Ann Arbor is home to 123,000 people and growing; the surrounding metro is 370,000. Additionally, the University of Michigan brings in more than 53,000 students every year.
Ann Arbor is unusually educated and unusually transient. 77% of adults hold a bachelor’s degree or higher — more than double the state and national rates. 32% of residents moved in the past year, also more than double state and national.
Ann Arbor finds its identity in performance. UMich’s own counseling service has named “hustle culture” as a defining feature of student life along with achievement anxiety, chronic loneliness, fear of the future, and a sense of having no time to rest.
Washtenaw County is the most religiously unaffiliated county in Michigan — 37% of residents claim no religion. In the area around downtown, active religious participation fell from 44% in 2021 to 31% in 2025.
At the same time, we are noticing a genuine increase in interest in a spiritual community of belonging. We have had numerous conversations, especially with parents of young children, who are seeking a robustly sacramental, relationally generous, LGBTQ affirming, and warmly liturgical church where you can belong before you believe.
We want to plant this sort of church in Ann Arbor: a church that is intellectually credible, socially aware, theologically serious, and living for the good of the city.

THE VISION
We are planting a church
- That is vibrantly & generously Reformed—not as an identity to defend, but as a rich invitation into the Christian story.
- That celebrates Christ by centering scripture and sacrament every week.
- That understands that its communal life is a witness to the gospel.
- Whose worship is liturgical and modern, with songs that prioritize corporate singing.
- That resolutely defends the vulnerable and pursues justice because of Jesus.
- That brings beauty into being by cultivating the arts.
- Where women and LGBTQ people belong in every area of the church’s life.
- That sees skill in handling power and privilege as a matter of discipleship.
- Where Christian feast days are marked by genuine celebrations.
- Whose worship of God leads directly to the experience of rest.
- Where you can belong before you believe, where believing brings real freedom, and where no one is a stranger for long.

THE STRATEGY
- Summer 2026 — Prepare (Phase 1)
As we network and raise start-up funds, we will focus on pre-launch community gatherings in our home and neighborhood.
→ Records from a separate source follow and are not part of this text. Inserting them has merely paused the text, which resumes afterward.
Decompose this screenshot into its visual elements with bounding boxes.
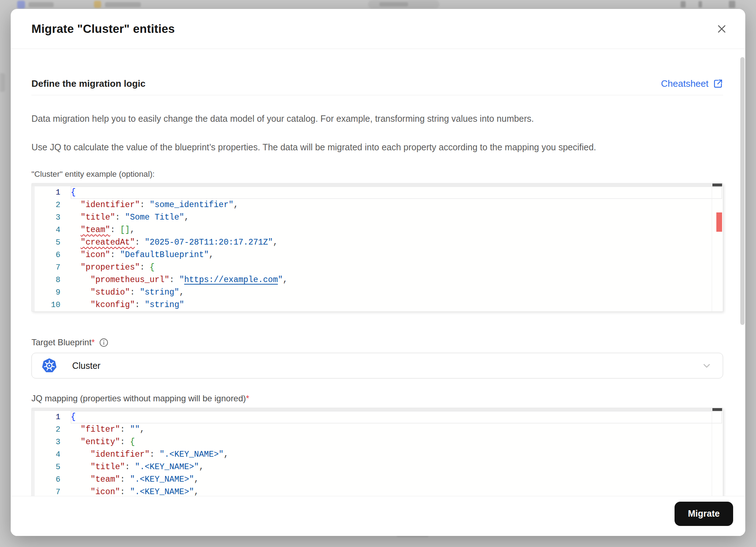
- editor-overview-ruler: [712, 184, 723, 311]
- required-asterisk: *: [246, 393, 249, 403]
- example-entity-label: "Cluster" entity example (optional):: [31, 170, 723, 179]
- external-link-icon: [713, 79, 723, 89]
- background-self-service-icon: [94, 1, 101, 8]
- code-line[interactable]: 8 "prometheus_url": "https://example.com…: [32, 274, 723, 286]
- background-text-blob: [29, 2, 54, 7]
- dialog-scrollbar-thumb[interactable]: [740, 57, 745, 325]
- code-line[interactable]: 3 "title": "Some Title",: [32, 211, 723, 224]
- line-number: 3: [35, 211, 71, 224]
- background-toolbar-item: [698, 1, 702, 7]
- description-paragraph-2: Use JQ to calculate the value of the blu…: [31, 141, 723, 153]
- dialog-footer: Migrate: [11, 496, 745, 536]
- background-text-blob: [105, 2, 141, 7]
- description-paragraph-1: Data migration help you to easily change…: [31, 112, 723, 125]
- target-blueprint-select[interactable]: Cluster: [31, 353, 723, 378]
- code-line[interactable]: 1{: [32, 186, 723, 199]
- code-line[interactable]: 10 "kconfig": "string": [32, 299, 723, 311]
- line-number: 4: [35, 448, 71, 461]
- dialog-body: Define the migration logic Cheatsheet Da…: [11, 49, 745, 496]
- target-blueprint-label: Target Blueprint*: [31, 337, 95, 347]
- code-line[interactable]: 3 "entity": {: [32, 436, 723, 448]
- code-line[interactable]: 7 "properties": {: [32, 261, 723, 274]
- line-number: 4: [35, 224, 71, 236]
- jq-mapping-code-editor[interactable]: 1{2 "filter": "",3 "entity": {4 "identif…: [31, 408, 723, 496]
- line-number: 9: [35, 286, 71, 299]
- dialog-header: Migrate "Cluster" entities: [11, 9, 745, 49]
- background-toolbar-item: [681, 1, 686, 7]
- editor-scrollbar-thumb[interactable]: [712, 184, 722, 186]
- editor-top-scrollbar-track: [32, 184, 723, 186]
- line-number: 7: [35, 486, 71, 496]
- editor-top-scrollbar-track: [32, 408, 723, 411]
- line-number: 2: [35, 199, 71, 211]
- migrate-entities-dialog: Migrate "Cluster" entities Define the mi…: [11, 9, 745, 536]
- error-marker: [716, 212, 722, 232]
- line-number: 1: [35, 411, 71, 423]
- editor-scrollbar-thumb[interactable]: [712, 408, 722, 411]
- background-text-blob: [379, 2, 408, 6]
- migrate-button[interactable]: Migrate: [675, 502, 733, 526]
- entity-example-code-editor[interactable]: 1{2 "identifier": "some_identifier",3 "t…: [31, 183, 723, 312]
- cheatsheet-label: Cheatsheet: [661, 78, 708, 89]
- code-line[interactable]: 9 "studio": "string",: [32, 286, 723, 299]
- code-line[interactable]: 5 "createdAt": "2025-07-28T11:20:17.271Z…: [32, 236, 723, 249]
- editor-overview-ruler: [712, 408, 723, 496]
- section-heading: Define the migration logic: [31, 78, 145, 89]
- cheatsheet-link[interactable]: Cheatsheet: [661, 78, 723, 89]
- kubernetes-icon: [41, 358, 57, 373]
- jq-mapping-label: JQ mapping (properties without mapping w…: [31, 393, 723, 403]
- line-number: 8: [35, 274, 71, 286]
- code-line[interactable]: 5 "title": ".<KEY_NAME>",: [32, 461, 723, 473]
- code-line[interactable]: 6 "team": ".<KEY_NAME>",: [32, 473, 723, 486]
- line-number: 2: [35, 423, 71, 436]
- code-line[interactable]: 2 "filter": "",: [32, 423, 723, 436]
- background-catalog-icon: [17, 1, 25, 9]
- background-sidebar-edge: [0, 73, 5, 92]
- line-number: 7: [35, 261, 71, 274]
- close-button[interactable]: [712, 20, 731, 38]
- code-line[interactable]: 2 "identifier": "some_identifier",: [32, 199, 723, 211]
- code-line[interactable]: 7 "icon": ".<KEY_NAME>",: [32, 486, 723, 496]
- section-divider: [31, 95, 723, 95]
- dialog-title: Migrate "Cluster" entities: [31, 22, 175, 36]
- line-number: 6: [35, 473, 71, 486]
- code-line[interactable]: 4 "identifier": ".<KEY_NAME>",: [32, 448, 723, 461]
- line-number: 1: [35, 186, 71, 199]
- selected-blueprint-value: Cluster: [72, 361, 100, 371]
- line-number: 5: [35, 236, 71, 249]
- code-line[interactable]: 4 "team": [],: [32, 224, 723, 236]
- line-number: 6: [35, 249, 71, 261]
- info-icon[interactable]: [99, 338, 109, 347]
- close-icon: [716, 24, 727, 34]
- line-number: 10: [35, 299, 71, 311]
- code-line[interactable]: 6 "icon": "DefaultBlueprint",: [32, 249, 723, 261]
- required-asterisk: *: [91, 337, 95, 347]
- background-toolbar-item: [729, 1, 735, 8]
- target-blueprint-label-row: Target Blueprint*: [31, 337, 723, 347]
- chevron-down-icon[interactable]: [701, 360, 712, 371]
- line-number: 3: [35, 436, 71, 448]
- line-number: 5: [35, 461, 71, 473]
- code-line[interactable]: 1{: [32, 411, 723, 423]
Gatherings will focus on trust-building and include intentional conversations around people’s experience of religion. We may pilot a book study with Hanna Reichel’s For Such A Time As This and/or Frederick Bauerschmidt’s The Love That Is God. We may hold a worship night to share an experience of the beauty we hope to cultivate. - Fall 2026 — Develop (Phase 2)
As school begins, we will focus on gathering our core leaders and developing our community identity. Leadership development will focus on weekly bible study, spiritual formation practices, and deepening our context awareness. We will identify musicians and other key volunteers to be ready for the launch of weekly worship. - Winter 2027 — Launch (Phase 3)
Weekly worship and faith formation for children and youth will launch. Development of our community identity becomes a wider task. We celebrate our first Feast Days together and develop a plan to welcome the annual influx of people into Ann Arbor in July/August.

THE TEAM
- Noah and Kristen Livingston will serve as lead pastors. Initially, Noah will also serve as the lead musician, and Kristen will direct children and youth ministry. As the church grows, the intent is to hire staff to focus on these roles.
- We bring 26 years of combined ordained ministry to this work, the last seven of them in Ann Arbor — building relationships across the city, learning its culture, and discerning what kind of church it’s actually missing.
- Common Good Church is a plant of City Classis and a ministry of the Reformed Church in America. This connection is vital for us. It’s not just that we can’t do it without them—we wouldn’t want to, even if we could.